Breast-cancer screening as anomaly ranking

This real sklearn dataset is a useful reality check. The classes are not generated by a covariance model, so robustcov should not be expected to dominate all baselines.

Result at a glance

EllipticEnvelope has the best F1 in this run. FastMCD is close to IsolationForest and OneClassSVM but not best. This is a valuable honest example: robust distances are competitive diagnostics, not universal winners.

What the data represent

The example uses the sklearn breast-cancer dataset with a reduced feature representation. One class is treated as the anomaly class for an unsupervised screening comparison.

Why this estimator

FastMCD is included as an interpretable robust-distance baseline.
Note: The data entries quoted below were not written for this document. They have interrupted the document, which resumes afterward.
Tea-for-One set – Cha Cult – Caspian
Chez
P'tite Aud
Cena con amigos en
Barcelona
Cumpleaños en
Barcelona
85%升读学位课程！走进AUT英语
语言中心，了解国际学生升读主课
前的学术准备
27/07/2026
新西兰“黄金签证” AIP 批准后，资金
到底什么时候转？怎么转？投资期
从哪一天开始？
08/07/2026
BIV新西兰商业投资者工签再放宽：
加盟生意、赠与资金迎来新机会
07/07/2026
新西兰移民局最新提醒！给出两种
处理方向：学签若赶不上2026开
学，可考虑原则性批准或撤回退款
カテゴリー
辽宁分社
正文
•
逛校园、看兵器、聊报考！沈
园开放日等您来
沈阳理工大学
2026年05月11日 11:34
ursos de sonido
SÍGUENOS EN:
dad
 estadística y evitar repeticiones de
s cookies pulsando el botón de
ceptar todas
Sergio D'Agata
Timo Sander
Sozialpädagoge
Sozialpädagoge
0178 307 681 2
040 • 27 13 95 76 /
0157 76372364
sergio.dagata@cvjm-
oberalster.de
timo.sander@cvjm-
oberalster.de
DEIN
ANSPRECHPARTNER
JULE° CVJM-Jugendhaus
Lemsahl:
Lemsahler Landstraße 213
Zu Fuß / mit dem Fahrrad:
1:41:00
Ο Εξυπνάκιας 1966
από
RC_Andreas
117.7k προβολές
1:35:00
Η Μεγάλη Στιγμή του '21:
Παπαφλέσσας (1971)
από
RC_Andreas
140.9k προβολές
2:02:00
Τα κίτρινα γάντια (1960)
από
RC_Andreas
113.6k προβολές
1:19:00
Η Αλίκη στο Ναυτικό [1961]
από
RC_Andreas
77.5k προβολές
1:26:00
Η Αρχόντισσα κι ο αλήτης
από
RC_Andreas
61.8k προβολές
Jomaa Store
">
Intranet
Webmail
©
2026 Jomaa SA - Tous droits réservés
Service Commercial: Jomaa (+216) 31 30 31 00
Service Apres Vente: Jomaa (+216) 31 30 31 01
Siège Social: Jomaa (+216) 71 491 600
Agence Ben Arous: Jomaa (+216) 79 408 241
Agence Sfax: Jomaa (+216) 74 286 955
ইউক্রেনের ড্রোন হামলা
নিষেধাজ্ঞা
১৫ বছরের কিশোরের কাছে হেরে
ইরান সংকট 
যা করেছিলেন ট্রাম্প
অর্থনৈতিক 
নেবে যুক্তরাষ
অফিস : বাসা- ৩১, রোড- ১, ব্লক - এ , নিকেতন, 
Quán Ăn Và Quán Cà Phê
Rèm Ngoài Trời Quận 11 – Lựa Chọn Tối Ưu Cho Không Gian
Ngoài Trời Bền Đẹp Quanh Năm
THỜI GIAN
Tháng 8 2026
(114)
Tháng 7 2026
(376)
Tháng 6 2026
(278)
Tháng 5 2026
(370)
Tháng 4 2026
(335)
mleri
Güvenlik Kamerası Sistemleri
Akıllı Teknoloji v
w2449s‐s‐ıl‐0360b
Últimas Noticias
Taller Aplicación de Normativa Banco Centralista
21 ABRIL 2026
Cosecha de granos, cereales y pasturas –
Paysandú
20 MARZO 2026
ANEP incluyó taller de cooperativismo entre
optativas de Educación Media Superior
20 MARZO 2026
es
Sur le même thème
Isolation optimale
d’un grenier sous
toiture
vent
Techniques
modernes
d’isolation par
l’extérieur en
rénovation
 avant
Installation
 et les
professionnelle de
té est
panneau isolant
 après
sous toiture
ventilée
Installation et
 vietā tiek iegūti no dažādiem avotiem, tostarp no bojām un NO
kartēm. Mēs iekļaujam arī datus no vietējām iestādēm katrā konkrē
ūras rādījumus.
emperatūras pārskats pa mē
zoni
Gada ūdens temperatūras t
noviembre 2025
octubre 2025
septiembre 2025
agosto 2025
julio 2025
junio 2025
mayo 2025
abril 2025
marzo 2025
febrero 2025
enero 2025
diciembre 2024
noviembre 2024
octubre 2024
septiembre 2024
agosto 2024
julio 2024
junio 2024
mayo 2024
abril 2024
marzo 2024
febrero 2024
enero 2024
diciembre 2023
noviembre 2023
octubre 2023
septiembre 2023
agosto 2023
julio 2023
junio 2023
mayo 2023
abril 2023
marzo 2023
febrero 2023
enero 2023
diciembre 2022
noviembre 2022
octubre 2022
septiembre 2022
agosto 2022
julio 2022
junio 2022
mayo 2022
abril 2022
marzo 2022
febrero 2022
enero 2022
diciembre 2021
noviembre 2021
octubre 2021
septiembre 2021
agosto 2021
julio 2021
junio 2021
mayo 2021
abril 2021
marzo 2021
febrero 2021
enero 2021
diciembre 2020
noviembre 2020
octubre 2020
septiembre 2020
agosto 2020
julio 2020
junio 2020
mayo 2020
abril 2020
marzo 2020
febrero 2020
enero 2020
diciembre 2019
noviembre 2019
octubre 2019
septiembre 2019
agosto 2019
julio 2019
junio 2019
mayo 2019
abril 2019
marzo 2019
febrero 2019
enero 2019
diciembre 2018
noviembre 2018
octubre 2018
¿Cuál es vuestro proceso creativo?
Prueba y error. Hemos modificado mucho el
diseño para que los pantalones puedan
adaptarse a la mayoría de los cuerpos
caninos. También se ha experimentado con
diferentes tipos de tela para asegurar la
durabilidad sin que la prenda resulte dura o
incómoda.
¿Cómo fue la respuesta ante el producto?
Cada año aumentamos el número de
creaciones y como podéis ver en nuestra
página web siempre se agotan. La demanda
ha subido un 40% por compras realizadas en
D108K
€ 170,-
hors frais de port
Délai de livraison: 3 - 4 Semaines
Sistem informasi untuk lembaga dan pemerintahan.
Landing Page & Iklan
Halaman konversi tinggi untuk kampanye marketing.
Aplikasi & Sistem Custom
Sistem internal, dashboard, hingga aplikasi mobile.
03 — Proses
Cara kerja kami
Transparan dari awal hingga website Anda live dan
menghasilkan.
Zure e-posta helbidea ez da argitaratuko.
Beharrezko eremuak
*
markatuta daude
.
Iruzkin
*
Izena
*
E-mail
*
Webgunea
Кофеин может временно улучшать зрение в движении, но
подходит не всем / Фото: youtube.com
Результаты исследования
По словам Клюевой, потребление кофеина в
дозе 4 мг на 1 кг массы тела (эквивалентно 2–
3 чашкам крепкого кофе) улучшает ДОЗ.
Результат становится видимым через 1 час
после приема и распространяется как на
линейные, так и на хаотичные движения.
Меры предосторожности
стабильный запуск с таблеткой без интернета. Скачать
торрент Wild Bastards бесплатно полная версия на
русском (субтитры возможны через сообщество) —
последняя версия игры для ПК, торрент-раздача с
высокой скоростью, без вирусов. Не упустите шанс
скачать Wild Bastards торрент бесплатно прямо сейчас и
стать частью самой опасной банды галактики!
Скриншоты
It is compared with common sklearn anomaly detectors.

Reproduce the result

python examples/use_case_breast_cancer_screening.py

Output from the run

breast-cancer anomaly screening
method,seconds,precision,recall,f1,roc_auc,detected
sklearn EllipticEnvelope,0.5495,0.5849,0.5849,0.5849,0.7426,212
sklearn OneClassSVM,0.0130,0.5236,0.5236,0.5236,0.6601,212
sklearn IsolationForest,0.1384,0.5236,0.5236,0.5236,0.6770,212
robustcov FastMCD,0.0678,0.5189,0.5189,0.5189,0.6829,212
sklearn LocalOutlierFactor,0.0079,0.4057,0.4057,0.4057,0.5356,212
n=569, p=12, anomaly_fraction=0.373
robust_radial_kurtosis=6.933
saved diagnostics to results/use_cases/breast_cancer

Figures and diagnostics

Breast-cancer screening as anomaly ranking — baseline f1 Breast-cancer screening as anomaly ranking — score profile Breast-cancer screening as anomaly ranking — distance panel

How to read the result

Look at both F1 and ROC-AUC. Similar F1 values can hide different score rankings, and score rankings matter if the practical task is review prioritization.

What this does not prove

For medical datasets, supervised clinical models and feature engineering are usually necessary. robustcov should be framed as an interpretable screening score.